Krauthammer: Did he even try?

From the beginning, the call to arms was highly uncertain. On Dec. 1, 2009, commander in chief Barack Obama orders 30,000 more Americans into battle in Afghanistan. But in the very next sentence, he announces that an American withdrawal will begin after 18 months.

Astonishing. A surge of troops -- overall, Obama has tripled our Afghan force -- with a declaration not of war but of ambivalence. Nine months later, Marine Corps Commandant James Conway admitted that this decision was "probably giving our enemy sustenance." This wasn't conjecture, he insisted, but the stuff of intercepted communications testifying to the enemies' relief that they simply had to wait out the Americans.
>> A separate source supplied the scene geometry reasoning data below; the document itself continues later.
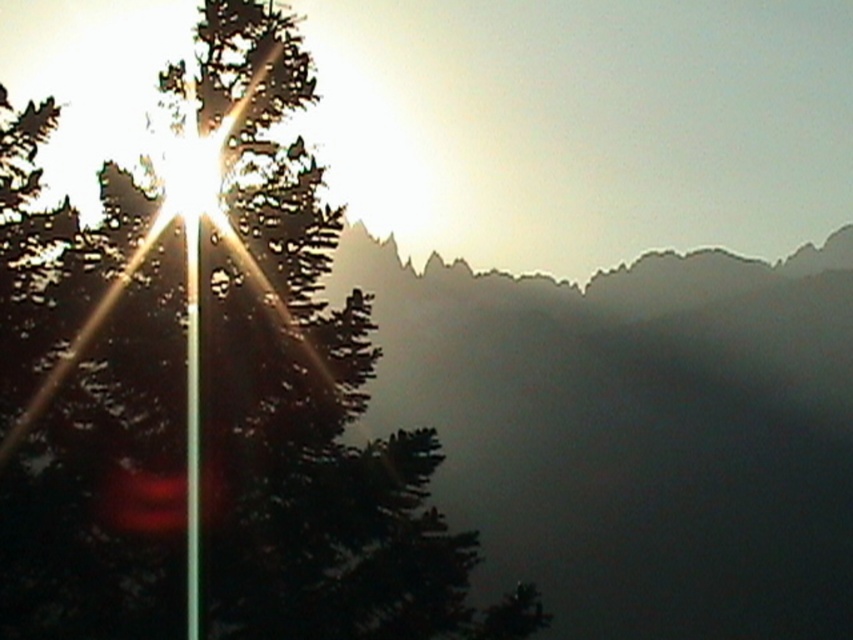 Question: Is green matte tree at upper left to the right of metallic pole at left from the viewer's perspective?

Choices:
 (A) yes
 (B) no

Answer: (B)

Question: Can you confirm if green matte tree at upper left is positioned above metallic pole at left?

Choices:
 (A) yes
 (B) no

Answer: (A)

Question: Which point is farther to the camera?

Choices:
 (A) (263, 86)
 (B) (193, 628)

Answer: (A)

Question: Does green matte tree at upper left have a smaller size compared to metallic pole at left?

Choices:
 (A) no
 (B) yes

Answer: (A)

Question: Among these objects, which one is nearest to the camera?

Choices:
 (A) green matte tree at upper left
 (B) metallic pole at left

Answer: (A) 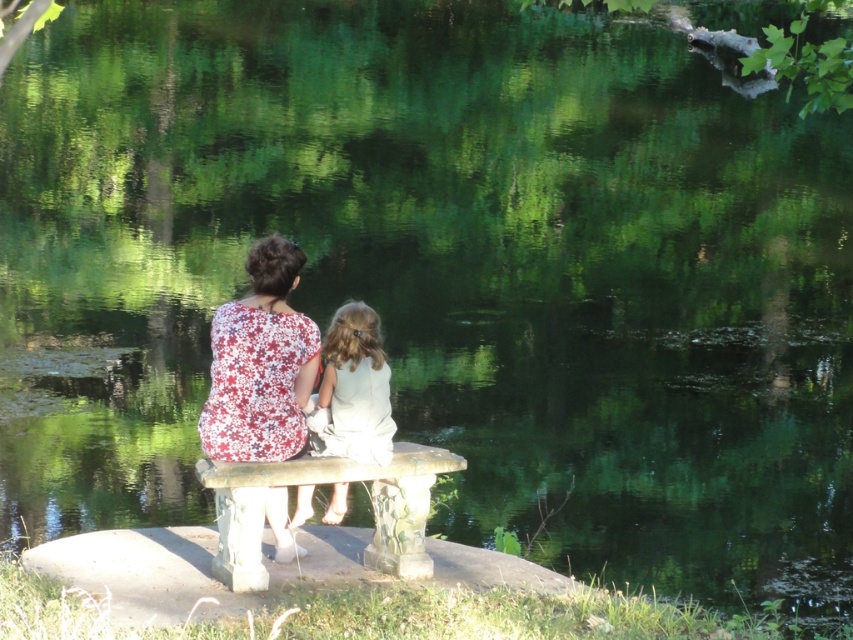 Who is taller, floral fabric blouse at center or white satin dress at center?

floral fabric blouse at center

Who is more distant from viewer, (296, 554) or (329, 438)?

Positioned behind is point (296, 554).

What are the coordinates of `floral fabric blouse at center` in the screenshot? It's located at (260, 364).

Between point (229, 444) and point (236, 579), which one is positioned in front?

Positioned in front is point (236, 579).

The image size is (853, 640). Describe the element at coordinates (260, 364) in the screenshot. I see `floral fabric blouse at center` at that location.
What kind of commander in chief sends tens of thousands of troops to war announcing in advance a fixed date for beginning their withdrawal? One who doesn't have his heart in it. One who doesn't really want to win but is making some kind of political gesture. One who thinks he has to be seen as trying but is preparing the ground -- meaning, the political cover -- for failure.

Until now, the above was just inference from the president's public rhetoric. No longer. Now we have the private quotes. Bob Woodward's new book, drawing on classified memos and interviews with scores of national security officials, has Obama telling his advisers: "I want an exit strategy." He tells the country publicly that Afghanistan is a "vital national interest," but he tells his generals that he will not do the kind of patient institution-building that is the very essence of the counterinsurgency strategy that Gens. Stanley McChrystal and David Petraeus crafted and that he -- Obama -- adopted.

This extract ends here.